During the global rollout of iPads at Oracle, I had the luxury of getting to deal with reps from every region and almost every product line. It was quite an eye-opening experience to talk to reps from places in Africa and SE Asia. One thing I learned is that being a remote rep, halfway across the world from headquarters is exceptionally difficult.
Often an afterthought
No one likes to be an afterthought. It can be demoralizing and makes you feel isolated. And the reality is that a sales rep in a faraway region is almost always an afterthought. Headquarters will come down from on high and give you something, often without consulting. Or even really knowing how that will impact selling efforts. Whether this is new product introduction, messaging, or even training, you are stuck taking what they give you.
What is the impact of this? Isolation. Research indicates this feeling of isolation creates distrust in coworkers and management. In turn, this impacts rep performance. Let’s take a look at how being remote relates to news, content, and training.
News you can’t use
One of the key challenges is getting information that is relevant to you. Now, this is a challenge to everyone in a large organization. But if they are far away from headquarters, it is even more difficult. Corporate isn’t thinking about the remote regions when assembling newsletters or promoting webcasts. They include information for sellers that they interact with regularly. And the reality is that information is probably not relevant to the remote sales rep. In turn, reps have to dig and dig to find the information they need. Time looking for content is time not selling. Alternatively, if trust is lower due to this feeling of isolation, reps might not look for news at all. This likely will reduce sales force effectiveness.

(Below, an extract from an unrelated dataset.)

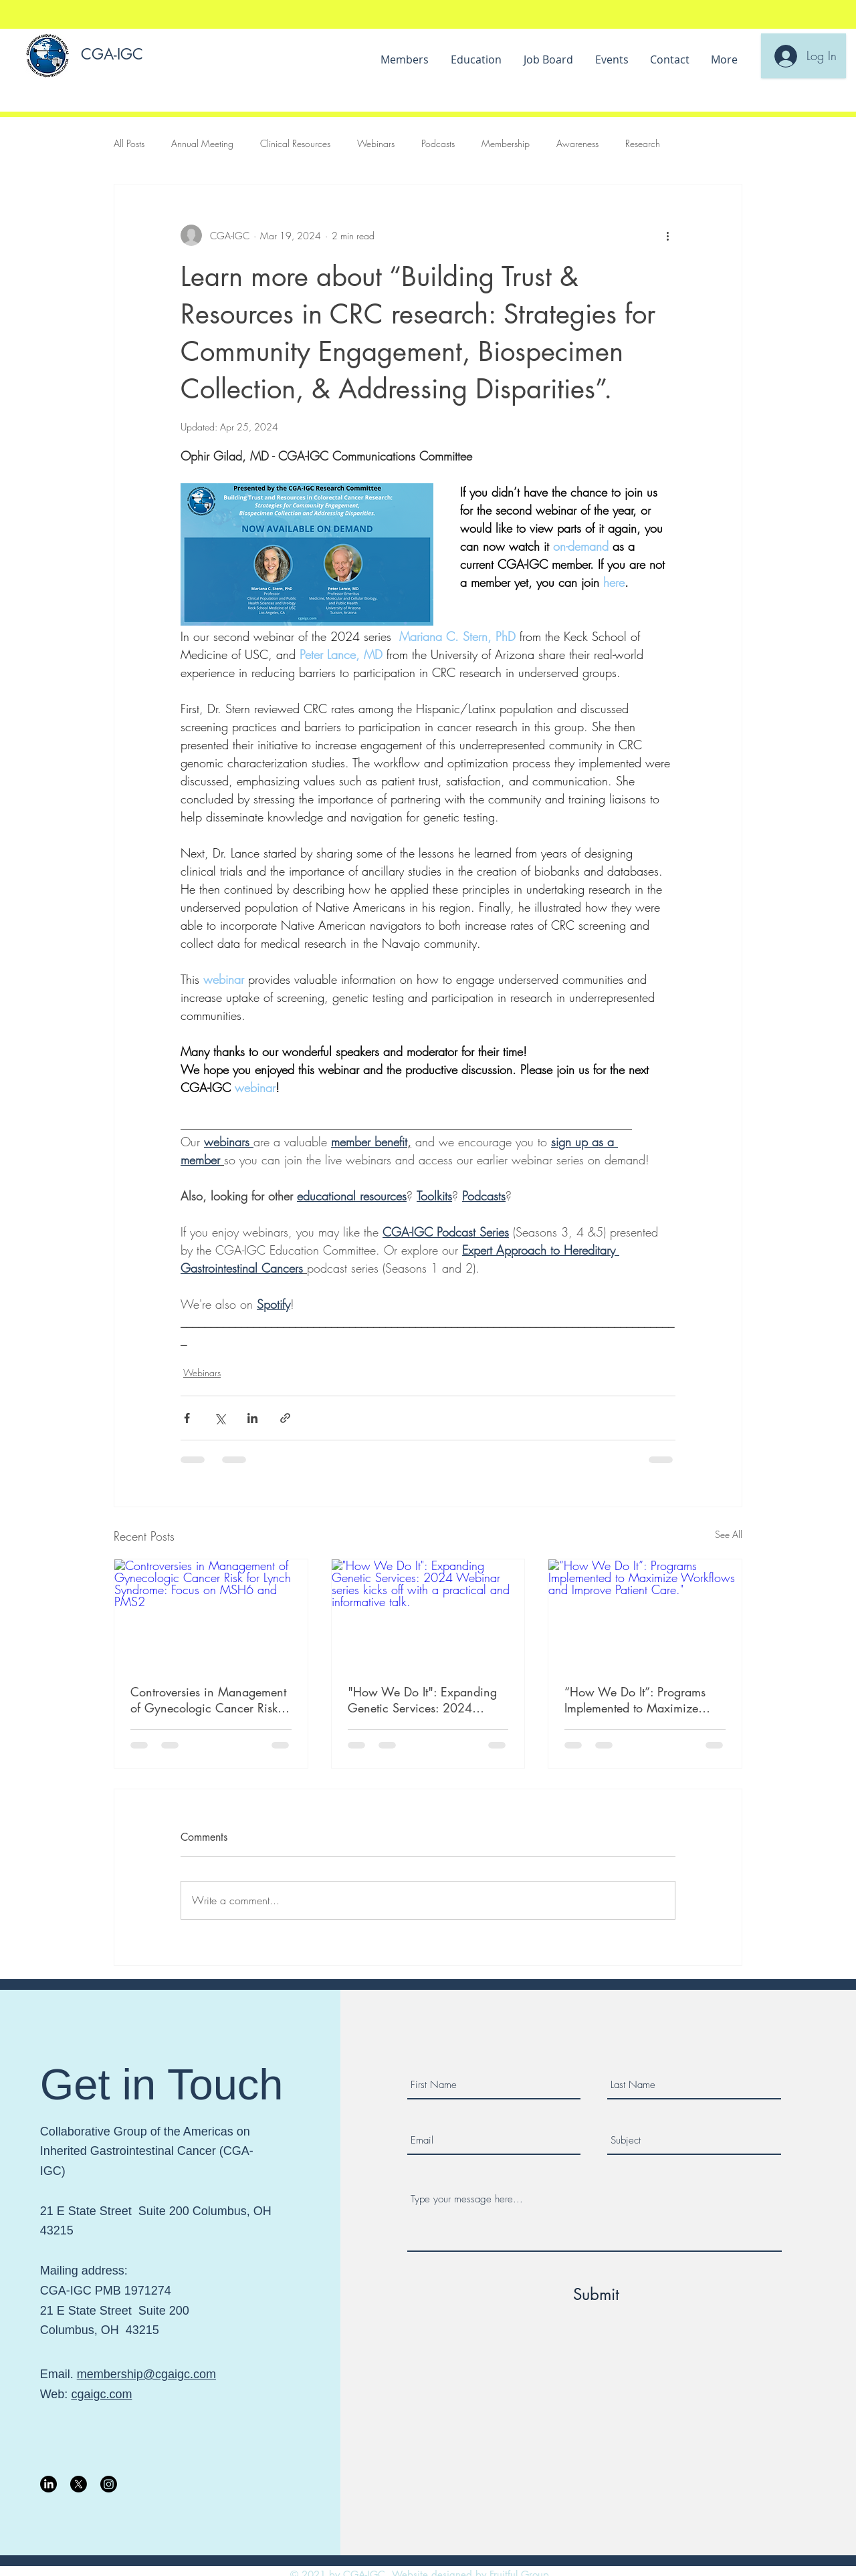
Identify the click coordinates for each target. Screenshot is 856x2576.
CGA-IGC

How can you address this? This year Seismic introduced NewsCenter. A tool that enables sales reps to select what news matters to them. This enables those remote sales teams to select the news feeds that matter most to them. And it gives them the information they need to be effective at their fingertips.
Content that isn’t relevant
The first blog post in this series discussed localization and the need for localized content. Imagine you are a rep selling something in Indonesia. Do you think the content that fits large services firm in the United States fits a regional services firm in Indonesia? Are the challenges the same? Those reps need the new content delivered to them to help them do it, or content they can personalize to meet their needs.
How can you address this? You can produce content that they need.
The first thing to do is to track what content they do use through your sales enablement tool. Do this by region and product line. Also, reach out to heavy users of content to see if it works for them. And if it doesn’t, how you could improve it. Finally, continually work on building relationships with the regions. So they come to you with suggestions, updates or changes to your content.
Irrelevant training
At the same time, remote sales reps probably don’t get the training they require. They receive fewer visits from corporate. Much of their training is not delivered by a product expert. Instead, it is delivered through a train-the-trainer model. In addition, if they are using localized content, are they even being trained on that? You should develop training to meet those localized needs. In some cases you will have to work with regional resources to make sure that training is appropriate.
These are just the start of the challenges for remote sales reps. We have not even addressed the issue around time zones, or sales support functions. Those reps are on an island, and it is the sales enablement (and marketing) team’s job to make them successful.